## Your objective:
Only one stretch of the data should be retyped: the lines from the line containing "Coffee Grinders" through the line containing "Dolce color【ドルチェ カラー】". Keep pictures out of it.
────────
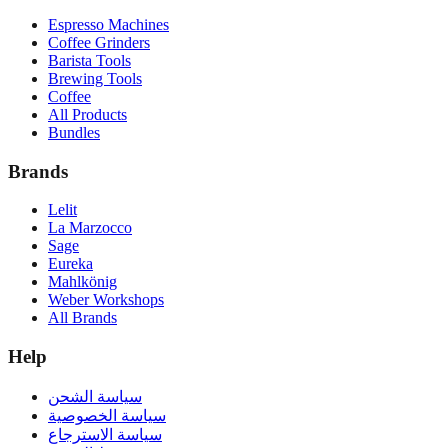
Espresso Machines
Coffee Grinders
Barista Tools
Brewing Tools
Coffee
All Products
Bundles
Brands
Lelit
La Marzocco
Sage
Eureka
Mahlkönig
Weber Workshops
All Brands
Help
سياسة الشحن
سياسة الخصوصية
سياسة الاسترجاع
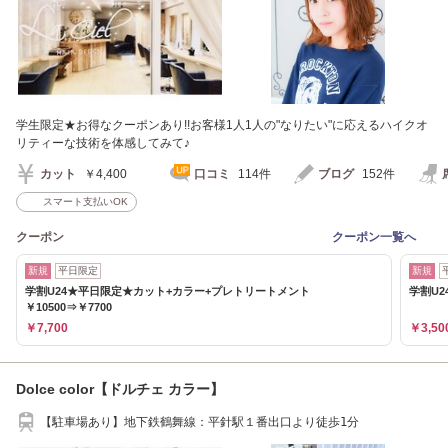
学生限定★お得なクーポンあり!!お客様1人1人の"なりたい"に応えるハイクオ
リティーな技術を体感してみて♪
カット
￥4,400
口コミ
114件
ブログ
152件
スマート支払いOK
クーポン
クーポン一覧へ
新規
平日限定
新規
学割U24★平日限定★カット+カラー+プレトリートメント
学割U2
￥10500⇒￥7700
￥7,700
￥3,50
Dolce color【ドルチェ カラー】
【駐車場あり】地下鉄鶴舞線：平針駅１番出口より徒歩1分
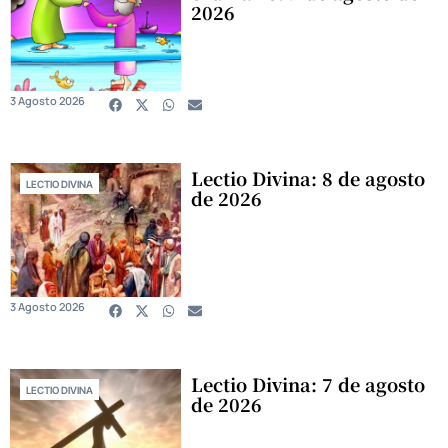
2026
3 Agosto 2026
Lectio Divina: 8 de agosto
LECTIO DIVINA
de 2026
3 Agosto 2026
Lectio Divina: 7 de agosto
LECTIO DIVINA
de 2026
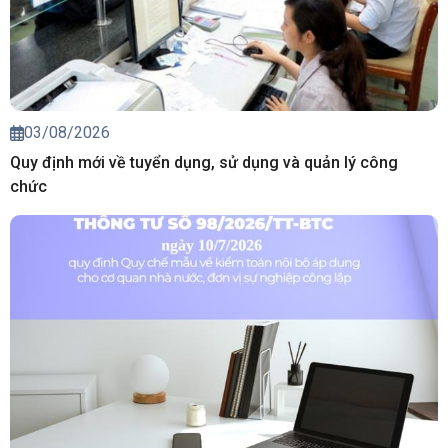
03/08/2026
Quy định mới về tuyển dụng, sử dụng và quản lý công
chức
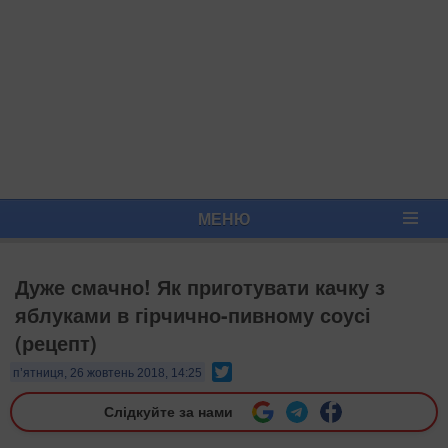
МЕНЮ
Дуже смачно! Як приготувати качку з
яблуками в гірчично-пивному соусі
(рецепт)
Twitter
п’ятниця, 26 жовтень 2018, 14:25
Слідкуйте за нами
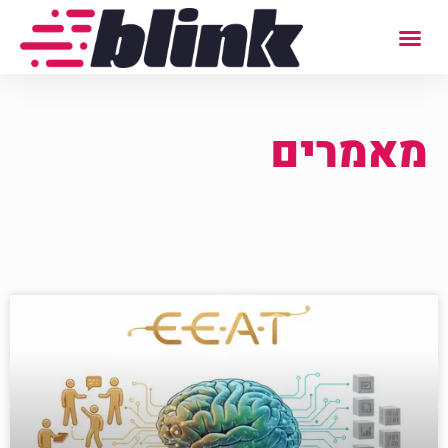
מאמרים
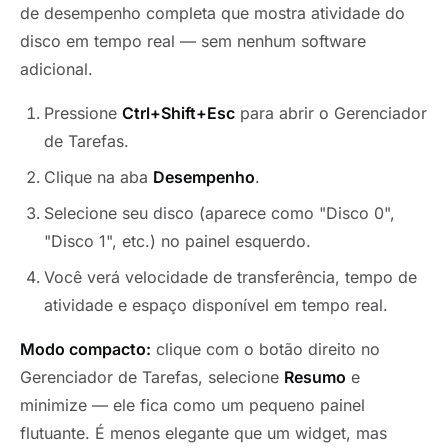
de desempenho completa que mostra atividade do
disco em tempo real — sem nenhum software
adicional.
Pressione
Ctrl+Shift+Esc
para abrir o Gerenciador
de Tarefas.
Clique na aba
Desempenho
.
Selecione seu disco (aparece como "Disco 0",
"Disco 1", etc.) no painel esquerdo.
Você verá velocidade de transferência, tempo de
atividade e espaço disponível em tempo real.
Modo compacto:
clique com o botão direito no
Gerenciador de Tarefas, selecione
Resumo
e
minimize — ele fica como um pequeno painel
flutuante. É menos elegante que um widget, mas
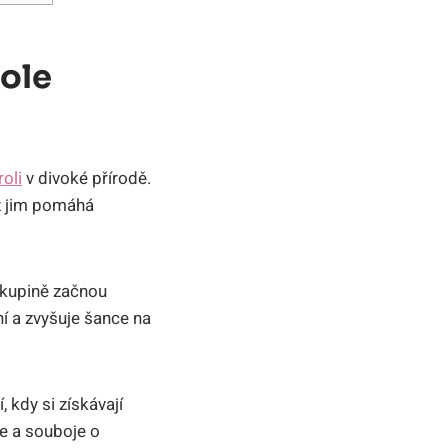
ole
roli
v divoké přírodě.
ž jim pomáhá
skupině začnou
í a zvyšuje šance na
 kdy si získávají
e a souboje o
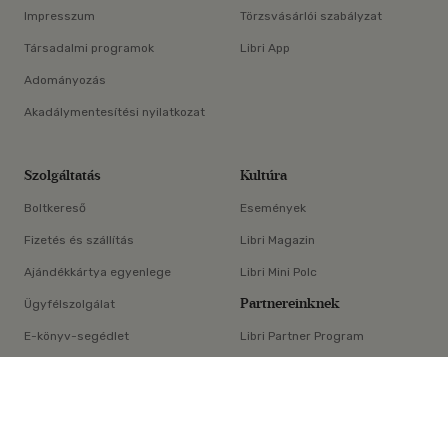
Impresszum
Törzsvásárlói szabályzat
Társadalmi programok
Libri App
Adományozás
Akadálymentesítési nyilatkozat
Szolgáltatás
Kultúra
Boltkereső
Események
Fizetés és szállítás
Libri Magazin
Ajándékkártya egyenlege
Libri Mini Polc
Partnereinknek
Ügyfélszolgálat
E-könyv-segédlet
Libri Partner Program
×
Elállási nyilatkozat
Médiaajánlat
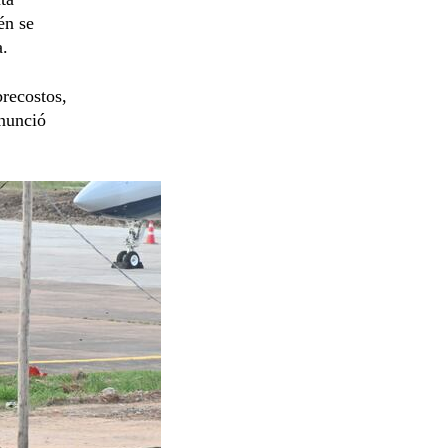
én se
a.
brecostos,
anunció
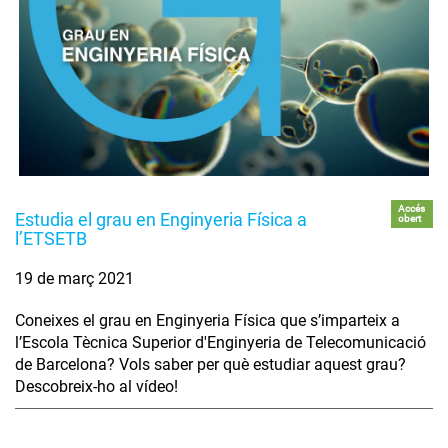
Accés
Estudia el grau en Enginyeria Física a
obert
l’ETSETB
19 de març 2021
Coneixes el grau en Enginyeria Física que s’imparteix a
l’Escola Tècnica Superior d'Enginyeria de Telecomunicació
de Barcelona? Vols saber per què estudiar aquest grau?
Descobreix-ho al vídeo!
────────
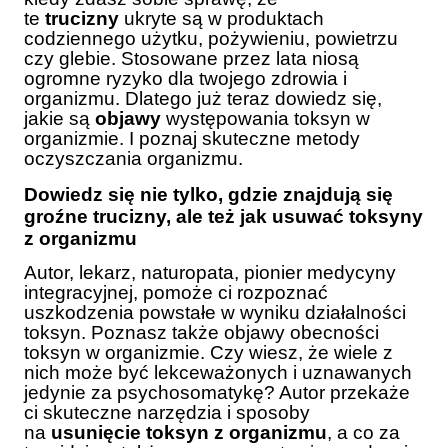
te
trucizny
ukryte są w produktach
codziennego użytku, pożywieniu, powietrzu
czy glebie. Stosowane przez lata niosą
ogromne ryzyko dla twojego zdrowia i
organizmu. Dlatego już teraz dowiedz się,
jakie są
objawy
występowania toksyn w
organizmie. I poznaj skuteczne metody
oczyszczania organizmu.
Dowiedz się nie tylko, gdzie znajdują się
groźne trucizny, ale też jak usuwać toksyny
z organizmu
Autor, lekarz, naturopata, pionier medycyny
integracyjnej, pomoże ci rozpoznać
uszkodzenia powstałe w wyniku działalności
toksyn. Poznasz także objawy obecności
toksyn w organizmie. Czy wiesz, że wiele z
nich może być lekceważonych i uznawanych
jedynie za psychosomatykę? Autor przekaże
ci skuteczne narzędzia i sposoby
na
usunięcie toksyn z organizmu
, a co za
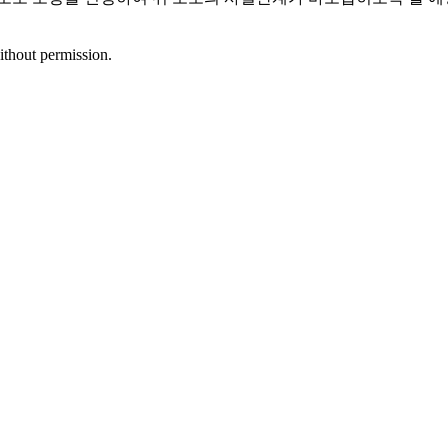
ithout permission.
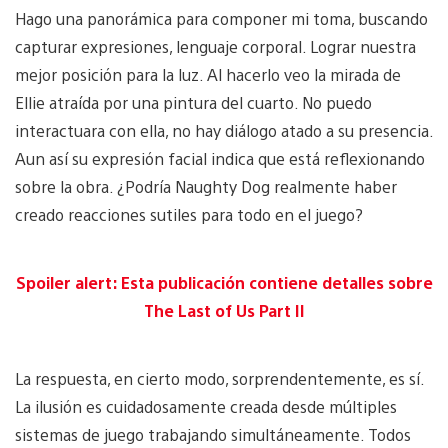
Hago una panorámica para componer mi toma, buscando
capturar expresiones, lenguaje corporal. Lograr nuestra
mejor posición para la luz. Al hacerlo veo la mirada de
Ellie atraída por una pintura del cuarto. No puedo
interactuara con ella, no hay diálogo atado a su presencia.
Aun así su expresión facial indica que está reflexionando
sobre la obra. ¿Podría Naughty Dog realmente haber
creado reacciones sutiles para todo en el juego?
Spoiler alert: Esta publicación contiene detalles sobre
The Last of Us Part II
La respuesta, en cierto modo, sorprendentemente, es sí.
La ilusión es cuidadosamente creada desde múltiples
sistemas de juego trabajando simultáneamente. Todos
────────
## Answer for this exercise:
Coffee Grinders
Barista Tools
Brewing Tools
Coffee
All Products
Bundles
Brands
Lelit
La Marzocco
Sage
Eureka
Mahlkönig
Weber Workshops
All Brands
Help
سياسة الشحن
سياسة الخصوصية
سياسة الاسترجاع
学生限定★お得なクーポンあり!!お客様1人1人の"なりたい"に応えるハイクオ
リティーな技術を体感してみて♪
カット
￥4,400
口コミ
114件
ブログ
152件
スマート支払いOK
クーポン
クーポン一覧へ
新規
平日限定
新規
学割U24★平日限定★カット+カラー+プレトリートメント
学割U2
￥10500⇒￥7700
￥7,700
￥3,50
Dolce color【ドルチェ カラー】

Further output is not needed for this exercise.